• [What you are asked to do]:
From the entries, copy out every line in which the word "niet" is found.

--------------------------------

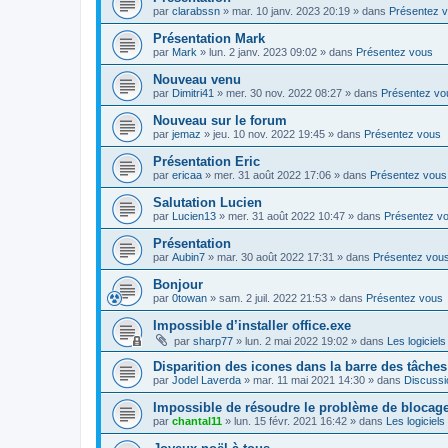
par
clarabssn
»
mar. 10 janv. 2023 20:19
» dans
Présentez 
Présentation Mark
par
Mark
»
lun. 2 janv. 2023 09:02
» dans
Présentez vous
Nouveau venu
par
Dimitri41
»
mer. 30 nov. 2022 08:27
» dans
Présentez vo
Nouveau sur le forum
par
jemaz
»
jeu. 10 nov. 2022 19:45
» dans
Présentez vous
Présentation Eric
par
ericaa
»
mer. 31 août 2022 17:06
» dans
Présentez vous
Salutation Lucien
par
Lucien13
»
mer. 31 août 2022 10:47
» dans
Présentez v
Présentation
par
Aubin7
»
mar. 30 août 2022 17:31
» dans
Présentez vou
Bonjour
par
0towan
»
sam. 2 juil. 2022 21:53
» dans
Présentez vous
Impossible d’installer office.exe
par
sharp77
»
lun. 2 mai 2022 19:02
» dans
Les logiciels
Disparition des icones dans la barre des tâches
par
Jodel Laverda
»
mar. 11 mai 2021 14:30
» dans
Discussi
Impossible de résoudre le problème de blocag
par
chantal11
»
lun. 15 févr. 2021 16:42
» dans
Les logiciels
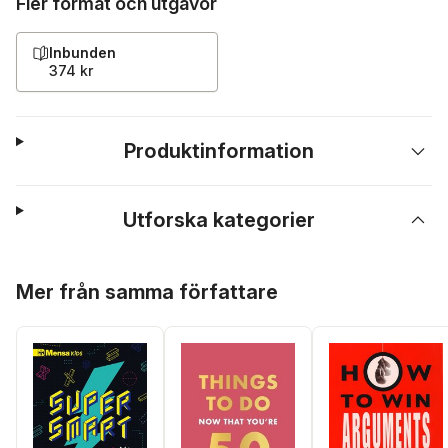
Fler format och utgåvor
Inbunden
374 kr
Produktinformation
Utforska kategorier
Hoppa över listan
Mer från samma författare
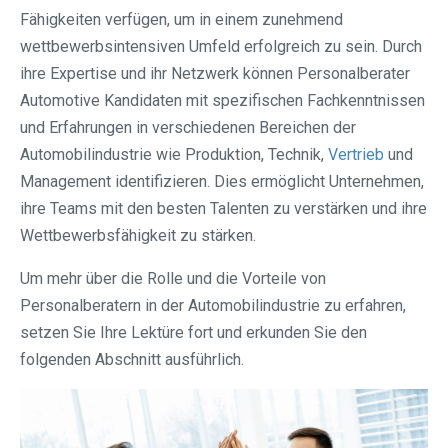
Fähigkeiten verfügen, um in einem zunehmend
wettbewerbsintensiven Umfeld erfolgreich zu sein. Durch
ihre Expertise und ihr Netzwerk können Personalberater
Automotive Kandidaten mit spezifischen Fachkenntnissen
und Erfahrungen in verschiedenen Bereichen der
Automobilindustrie wie Produktion, Technik,
Vertrieb
und
Management identifizieren. Dies ermöglicht Unternehmen,
ihre Teams mit den besten Talenten zu verstärken und ihre
Wettbewerbsfähigkeit zu stärken.
Um mehr über die Rolle und die Vorteile von
Personalberatern in der Automobilindustrie zu erfahren,
setzen Sie Ihre Lektüre fort und erkunden Sie den
folgenden Abschnitt ausführlich.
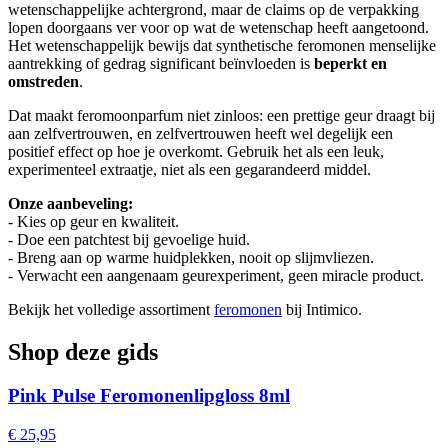
wetenschappelijke achtergrond, maar de claims op de verpakking
lopen doorgaans ver voor op wat de wetenschap heeft aangetoond.
Het wetenschappelijk bewijs dat synthetische feromonen menselijke
aantrekking of gedrag significant beïnvloeden is
beperkt en
omstreden
.
Dat maakt feromoonparfum niet zinloos: een prettige geur draagt bij
aan zelfvertrouwen, en zelfvertrouwen heeft wel degelijk een
positief effect op hoe je overkomt. Gebruik het als een leuk,
experimenteel extraatje, niet als een gegarandeerd middel.
Onze aanbeveling:
- Kies op geur en kwaliteit.
- Doe een patchtest bij gevoelige huid.
- Breng aan op warme huidplekken, nooit op slijmvliezen.
- Verwacht een aangenaam geurexperiment, geen miracle product.
Bekijk het volledige assortiment
feromonen
bij Intimico.
Shop deze gids
Pink Pulse Feromonenlipgloss 8ml
€ 25,95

--------------------------------

• [Solution below]:
Dat maakt feromoonparfum niet zinloos: een prettige geur draagt bij
experimenteel extraatje, niet als een gegarandeerd middel.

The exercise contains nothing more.